For example, in a binary star system it might be possible to make a jump where the two gravity fields of the stars are equal and opposite leaving the point at zero gravity.
The problem with that plan is that
you're still inside the jump shadow.
Jump shadows are known to precipitate starships out of jump.
Hit a jump shadow and you drop out of jump.
In other words, what you're describing wouldn't even work as a micro-jump within a single parsec hex on the map.
Instead, you would experience a "nano-jump" ... in which it takes a week to move a distance away from the point of origin that could have been accelerated through on maneuver drive in a few scant hours (because you hit a jump shadow "so soon" in distance terms from where you started).
The circumstances you're describing is a bit analogous to being in the eye of a hurricane ... and still needing to move north/south/east/west to get anywhere useful. Rather than doing a ballistic sub-orbital maneuver (up out of the hurricane) you're instead going to be speeding up to hypersonic velocity
and slamming into the storm horizontally in a maneuver that will ... tend to be Bad For You™, shall we say.
The key insight that you need to have is that 100D jump shadows ought to be thought of as "jump blockers" (in effect) and that your navigator (and computer!) are going to need to plot a course that has NO JUMP SHADOWS between your point of origin and your point of destination ... because if there is one, guess what ... you break out of jump somewhere OTHER THAN where you really wanted to.
So even if the gravity fields at the equilibrium point between 2 stars are "flat enough to jump" ... you aren't going to "get too far" before that condition is no longer the case and you may have the 100D jump shadow of either (or both) star(s) "blocking your path" along your jump trajectory ... and if that happens, you don't "get very far" for a week of jump time and a whole lot of fuel burn (relative to trying to jump from somewhere else, successfully, in the star system).
In CT, I don’t recall reasons being given for the 100d limit.
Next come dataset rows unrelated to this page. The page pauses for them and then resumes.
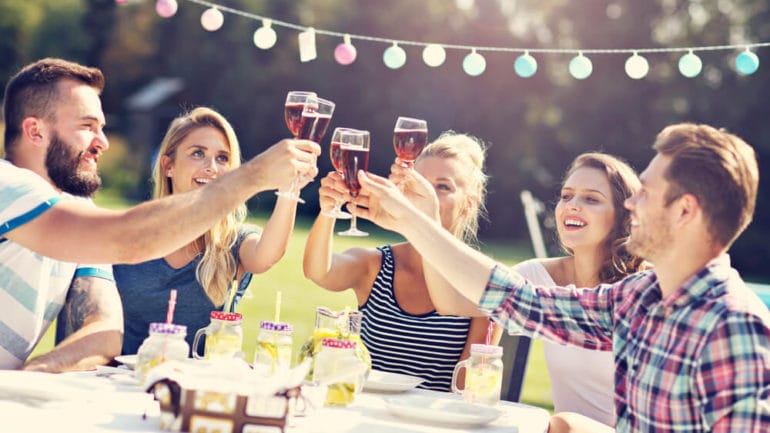 You are a GUI agent. You are given a task and a screenshot of the screen. Output one action in this format:
    pyautogui.click(x=<x>, y=<y>)
    Task: Click on the glasses of wine
    The height and width of the screenshot is (433, 770).
    Given the screenshot: What is the action you would take?
    pyautogui.click(x=290, y=109), pyautogui.click(x=312, y=116), pyautogui.click(x=333, y=151), pyautogui.click(x=350, y=154), pyautogui.click(x=410, y=140)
It was a convenience, really.
Fun part was that because there weren't enough "tools" at the time of CT to properly model planets and orbits (computers were primitive back then, unlike now), a lot of Referees just kind of "ignored" the 100D limit details and just elided past stuff, saying things like, "After a few hours of maneuvering you reach the jump point and jump" without worrying about calculating exact times, distances, where all the jump shadows in a star system could be ... etc. etc. etc. (you know the drill).
Another fun thing about the CT era is that white dwarfs, neutron stars and black holes weren't as well studied or understood back then as they are now. Stuff like contact binaries with any kind of white dwarf is now understood to result in the fusion powered star losing mass "on the regular" to the white dwarf ... until the white dwarf reaches a critical mass limit and ... you get a
Type Ia supernova (which tends to "smash stuff" in that star system and is used as a "standard candle" is astronomy).
Sorry,
Regina/Regina/Spinward Marches
... according to LBB6, p55 ... Lusor (F7 V) is a contact binary with a DM white dwarf with a mass of ~1.11 solar masses. Once Speck siphons ~0.33 solar masses away from Lusor ... there's going to be an extremely
BRIGHT LIGHT all of a sudden (see:
Type Ia supernova) ... so Regina as a "habitable moon" of the gas giant Assiniboia is a decidedly TEMPORARY condition (no Darrian
Maghiz Star Trigger tech necessary).